Our study has shared a limited set of ceRNAs with the previous ceRNA network study for overall BC cases by Tuersong et al.3. Four miRNAs (hsa-miR-141, hsa-miR-200a, hsa-miR-204, and hsa-miR-301b) have been identified in ceRNA networks in both studies. Among these four miRNAs, Tuersong et al.3 have demonstrated that hsa-miR-204 was downregulated and hsa-miR-301b was upregulated in patients with BRCA compared with healthy controls and were associated with overall survival. Our previous transcriptome-wide association study also demonstrated hsa-miR-204 as a tumour-suppressive miRNA in prostate cancer with statistically significant low expressed levels in prostate cancer cell lines50. Moreover, we found two genes, SPRY2 and CHL1, involved in Tuersong et al.3 and our works (SPRY2 in stages I–IV and CHL1 in stages II, III, and IV). Observing a smaller number of shared ceRNAs between studies can be occurred due to higher heterogeneity between breast cancer stages, and it will lead to different RNA/gene expression levels. Zhou et al. conducted a ceRNA network analysis on BRCA subtypes, basal-like, HER2+, luminal A, and luminal B51. The authors have identified three lncRNAs, NEAT1, OPI5-AS1, and AC008124.1, among all four subtype-related ceRNA networks. Moreover, three lncRNAs, NEAT1, FAM83H-AS1, and XIST1, were significantly differentially expressed in the basal-like subtype-related network. Nevertheless, we could not find a shared outcome between our study and subtype-related networks. This can be due to our stage-based analyses containing RNA/gene expression levels from multiple subtypes.

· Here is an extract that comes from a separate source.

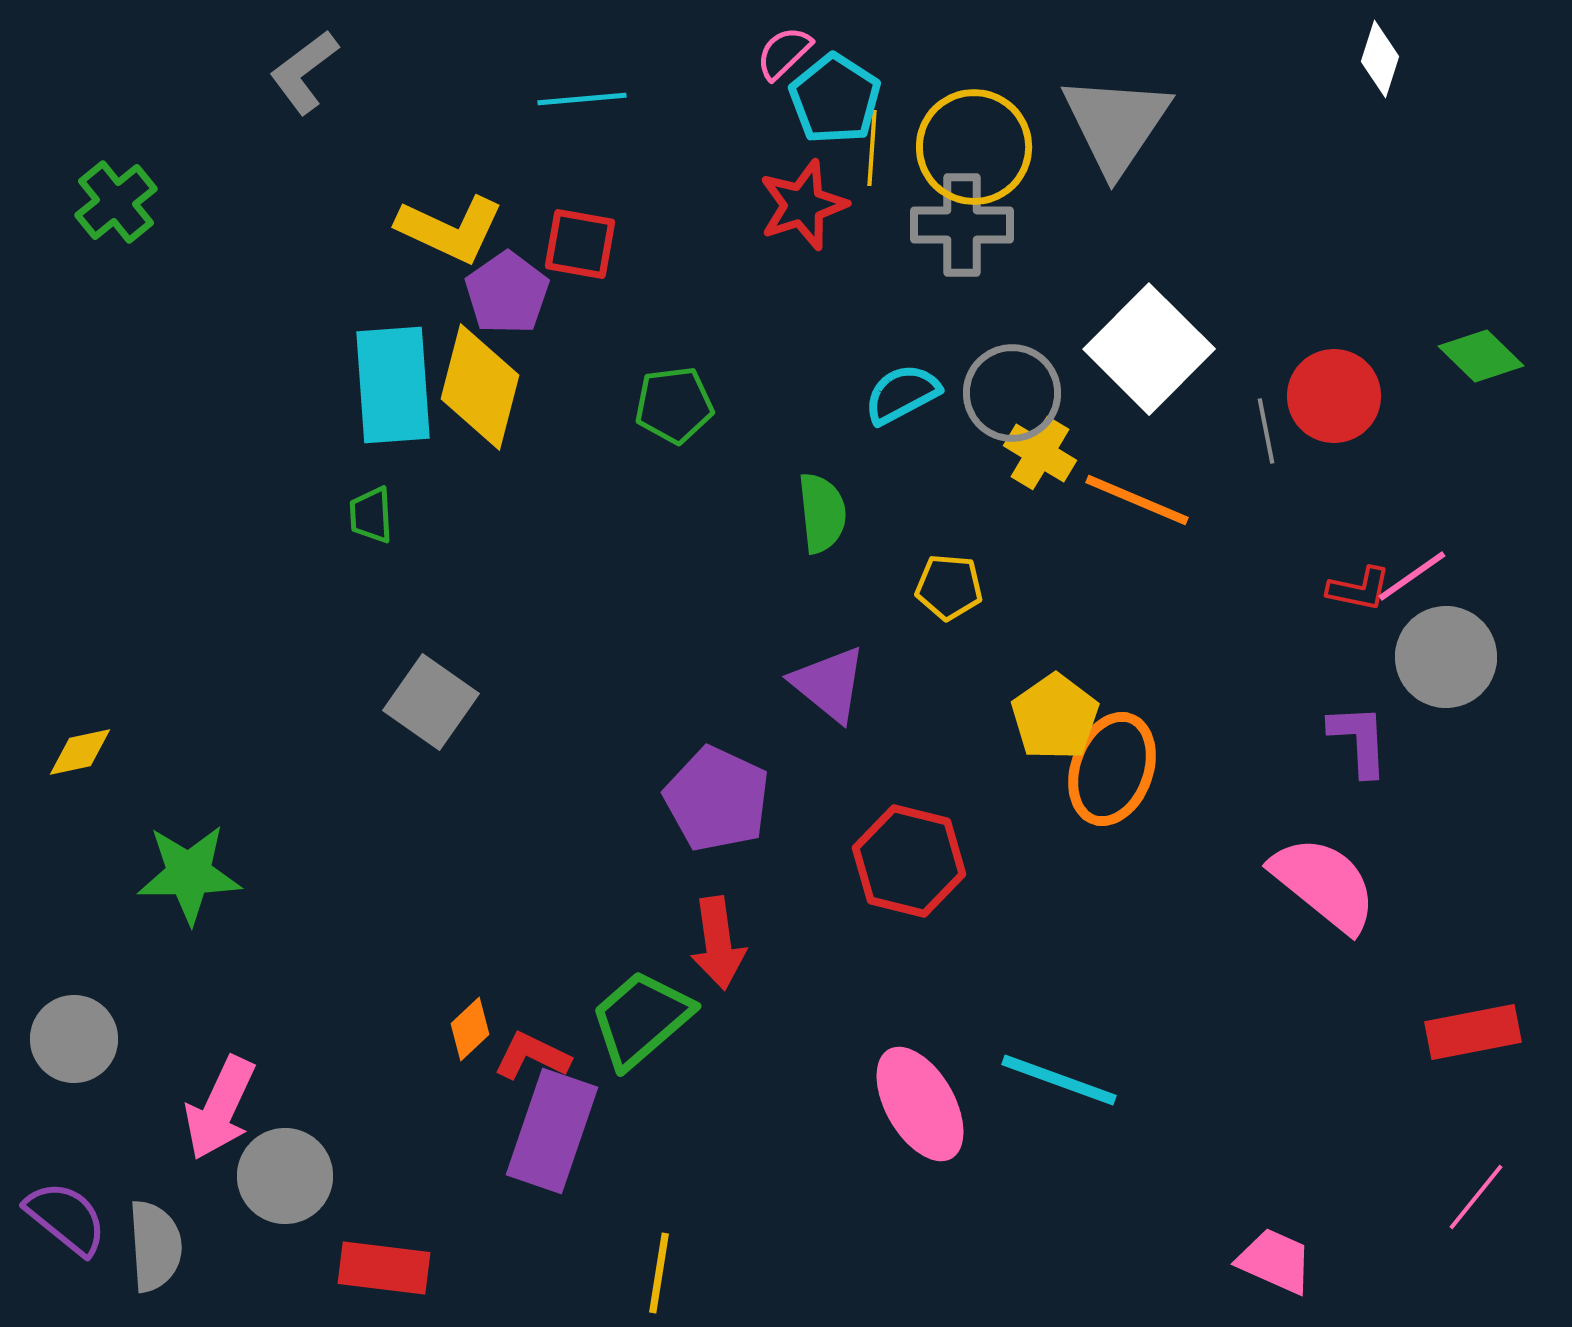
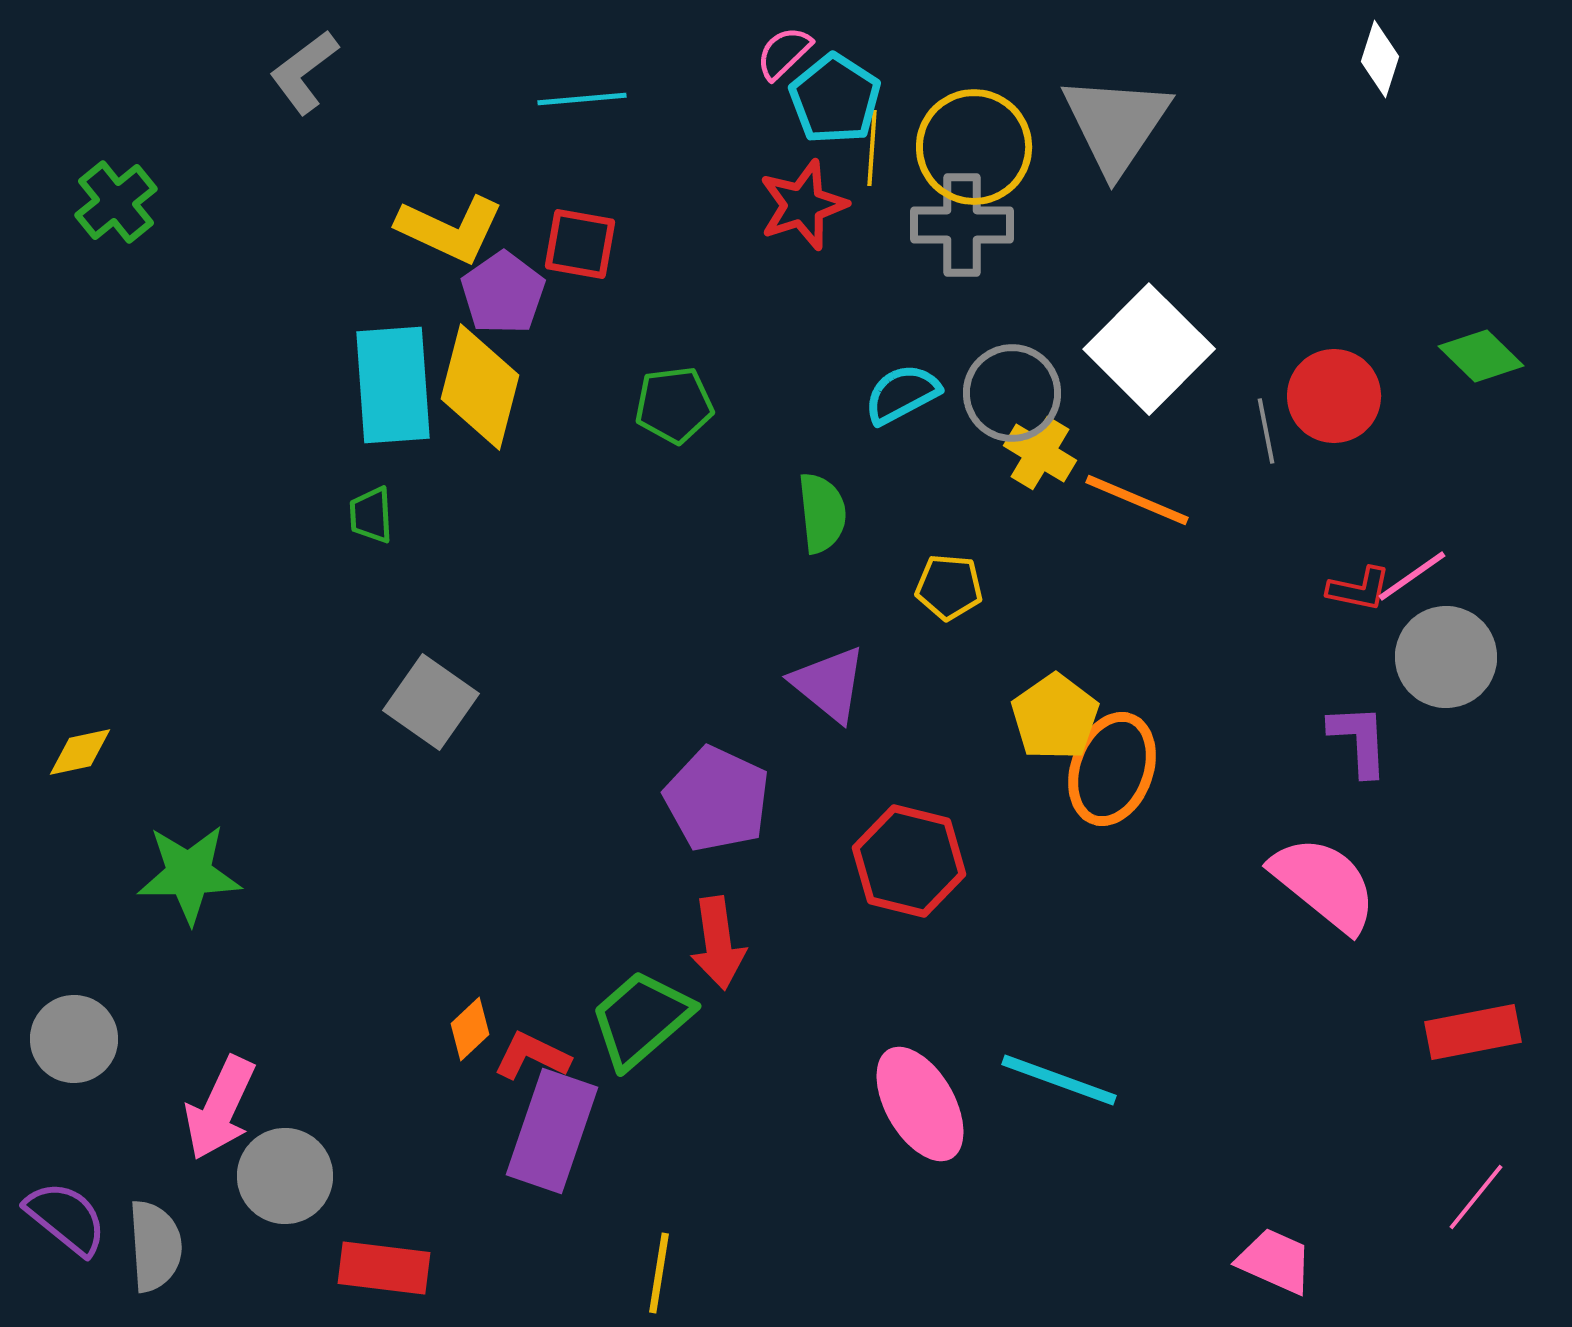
purple pentagon at (507, 293): moved 4 px left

This study is limited to ceRNA networks mediated by microRNA expression levels. Other genomic (copy number alteration), transcriptomic (transcription factors), and epigenetic (DNA methylation) factors were not considered in the ceRNA network analysis52. Moreover, other possible ceRNA components such as pseudogenes and lincRNAs were not considered. Therefore, future studies should be extended to address these concerns. Nevertheless, this study elucidates a new level of ceRNA network analysis, stage-specific ceRNA networks, to understand better common/unique ceRNA(s) among/within the stage(s) of a given cancer. Identifying novel stage-level cancer biomarkers will significantly contribute to the knowledge of personalised therapeutics and determining risk.

Conclusions

We conducted ceRNA networks analyses in four stages of BC. Only one lncRNA and five genes were significant in the stage IV BC ceRNA network. Further validation experiments are required to characterise their role in BC metastatic nature. Identifying ceRNA components across cancer stages will advance the diagnosis, risk identification, and therapeutics.